What needs to be done: Find every line in the records below that contains the word "mais", and copy each such line.

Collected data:
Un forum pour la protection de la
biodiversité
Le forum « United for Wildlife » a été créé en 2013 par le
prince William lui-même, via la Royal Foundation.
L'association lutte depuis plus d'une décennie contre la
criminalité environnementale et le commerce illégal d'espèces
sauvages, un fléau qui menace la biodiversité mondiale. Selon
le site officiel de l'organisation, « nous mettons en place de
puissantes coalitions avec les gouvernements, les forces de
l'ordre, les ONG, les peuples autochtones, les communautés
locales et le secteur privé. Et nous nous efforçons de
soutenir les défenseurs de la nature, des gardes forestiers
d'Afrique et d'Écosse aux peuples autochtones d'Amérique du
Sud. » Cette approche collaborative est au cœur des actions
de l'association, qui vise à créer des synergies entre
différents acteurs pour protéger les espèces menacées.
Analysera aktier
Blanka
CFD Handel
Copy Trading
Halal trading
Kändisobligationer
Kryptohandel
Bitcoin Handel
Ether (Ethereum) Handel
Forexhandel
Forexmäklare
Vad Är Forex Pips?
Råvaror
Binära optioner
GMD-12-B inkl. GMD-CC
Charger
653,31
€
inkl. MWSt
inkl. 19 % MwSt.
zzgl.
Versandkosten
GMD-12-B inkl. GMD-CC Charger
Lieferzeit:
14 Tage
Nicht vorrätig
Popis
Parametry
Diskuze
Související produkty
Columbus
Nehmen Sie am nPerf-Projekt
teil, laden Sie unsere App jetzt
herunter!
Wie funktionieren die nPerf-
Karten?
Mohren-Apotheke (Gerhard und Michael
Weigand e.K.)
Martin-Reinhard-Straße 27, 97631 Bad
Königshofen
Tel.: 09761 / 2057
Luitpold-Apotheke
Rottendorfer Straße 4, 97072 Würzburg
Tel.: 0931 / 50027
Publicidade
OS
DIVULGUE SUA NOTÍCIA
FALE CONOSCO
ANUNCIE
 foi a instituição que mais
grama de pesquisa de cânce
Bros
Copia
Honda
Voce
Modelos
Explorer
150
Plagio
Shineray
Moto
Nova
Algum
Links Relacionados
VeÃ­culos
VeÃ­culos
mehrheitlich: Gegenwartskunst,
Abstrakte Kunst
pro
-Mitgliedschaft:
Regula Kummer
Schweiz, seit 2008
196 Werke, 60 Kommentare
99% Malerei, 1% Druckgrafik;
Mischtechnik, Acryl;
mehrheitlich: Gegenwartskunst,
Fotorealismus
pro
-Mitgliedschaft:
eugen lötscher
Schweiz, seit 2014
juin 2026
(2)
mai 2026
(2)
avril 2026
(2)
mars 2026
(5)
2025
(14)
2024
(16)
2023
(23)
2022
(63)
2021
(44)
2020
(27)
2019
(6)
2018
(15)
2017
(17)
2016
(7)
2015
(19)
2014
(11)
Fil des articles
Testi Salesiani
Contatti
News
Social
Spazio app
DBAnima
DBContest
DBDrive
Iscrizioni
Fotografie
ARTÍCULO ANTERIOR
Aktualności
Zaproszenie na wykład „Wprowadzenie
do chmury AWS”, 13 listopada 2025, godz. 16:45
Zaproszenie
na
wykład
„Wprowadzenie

* * *

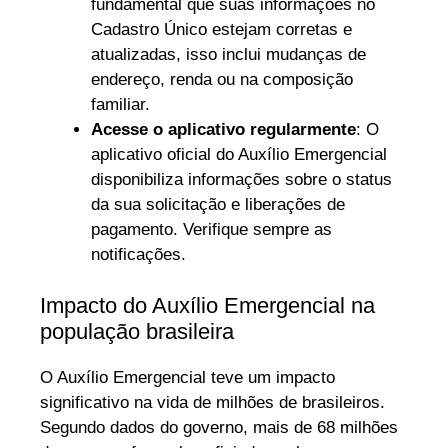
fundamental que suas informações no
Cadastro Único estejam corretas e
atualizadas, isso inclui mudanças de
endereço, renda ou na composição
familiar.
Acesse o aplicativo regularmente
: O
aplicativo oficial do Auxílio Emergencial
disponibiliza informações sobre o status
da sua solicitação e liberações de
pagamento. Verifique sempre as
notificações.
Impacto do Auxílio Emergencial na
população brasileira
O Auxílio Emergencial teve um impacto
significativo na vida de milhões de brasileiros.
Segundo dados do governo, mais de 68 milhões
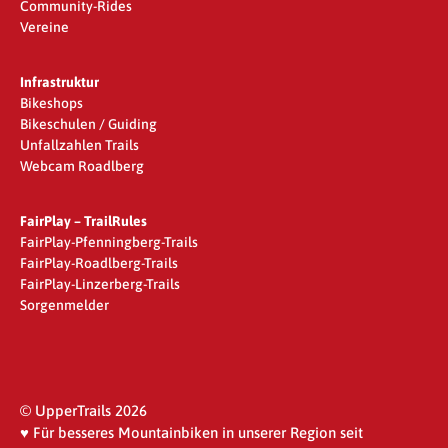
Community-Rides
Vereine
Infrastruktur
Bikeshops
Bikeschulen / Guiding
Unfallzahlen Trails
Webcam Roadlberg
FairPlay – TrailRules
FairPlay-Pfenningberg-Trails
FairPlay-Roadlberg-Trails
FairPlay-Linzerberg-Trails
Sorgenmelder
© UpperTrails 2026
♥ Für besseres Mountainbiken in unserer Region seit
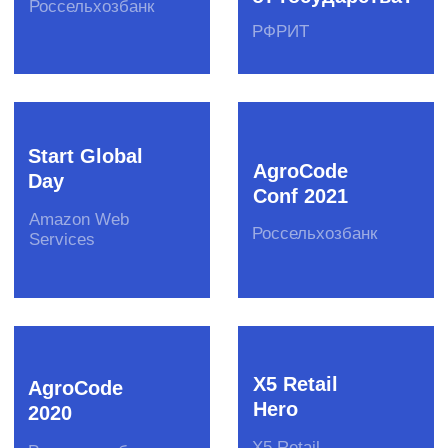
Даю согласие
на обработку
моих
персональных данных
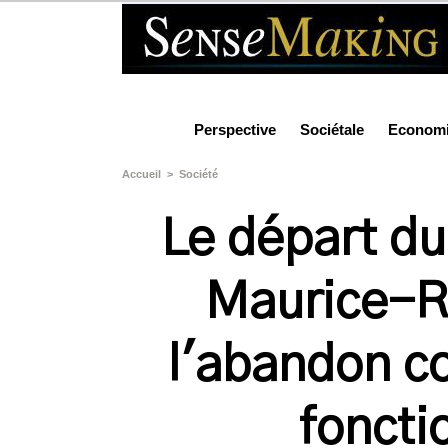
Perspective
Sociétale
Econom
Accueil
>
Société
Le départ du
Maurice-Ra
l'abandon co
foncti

Answer box:
 foi a instituição que mais
Segundo dados do governo, mais de 68 milhões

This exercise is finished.